Experimental and theoretical investigation of ethyl methyl carbonate/air flames: Laminar burning velocity and cellular instability at elevated pressures

Ethyl methyl carbonate (EMC) gained great attention because of its advantages shown in practical applications both as a blend with conventional oil-derived liquid fuels, and as a solvent being used in Li-ion cell electrolyte compositions. Thus, a better knowledge of the combustion characteristics of EMC/air premixed flames is necessary, which has not yet been well-explored.
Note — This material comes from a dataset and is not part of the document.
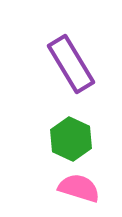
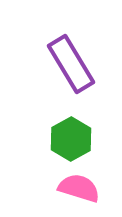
green hexagon: rotated 6 degrees clockwise
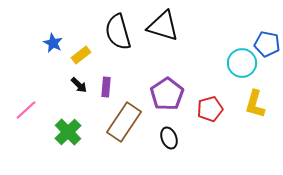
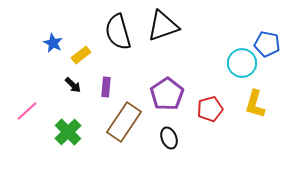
black triangle: rotated 36 degrees counterclockwise
black arrow: moved 6 px left
pink line: moved 1 px right, 1 px down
Towards this goal, the laminar flame propagation of EMC/air mixture was investigated using a constant-volume combustion chamber at the initial pressures of 1, 2, 5 and 8 atm, with the unburned temperature of 423 K and the equivalence ratios ranging from 0.7 to 1.5. A recently established chemical kinetic mechanism of EMC by Takahashi et al. (Combust. Flame 2022) was adopted for the theoretical prediction, which accurately reproduced the measured LBVs at 1-5 atm; however, it underpredicted the LBVs for the lean flame condition at 8 atm. According to the flame instability analysis, the increase in pressure leads to the elevated hydrodynamic instability and the decreased critical radius of spherical premixed flame. Meanwhile, the rich flames of EMC/air had the smaller critical Peclet numbers and suffered the more severe thermal-diffusive instabilities.

Automated summary

Ethyl methyl carbonate (EMC) has been extensively studied for its potential applications in liquid fuels and Li-ion cell electrolytes. The combustion characteristics of EMC/air premixed flames were investigated in a constant-volume combustion chamber, showing pressure-dependent flame instability and thermal-diffusive instabilities for lean and rich flames, respectively. A chemical kinetic mechanism accurately predicted the flame propagation at lower pressures but underestimated the flame velocity at higher pressures for lean mixtures.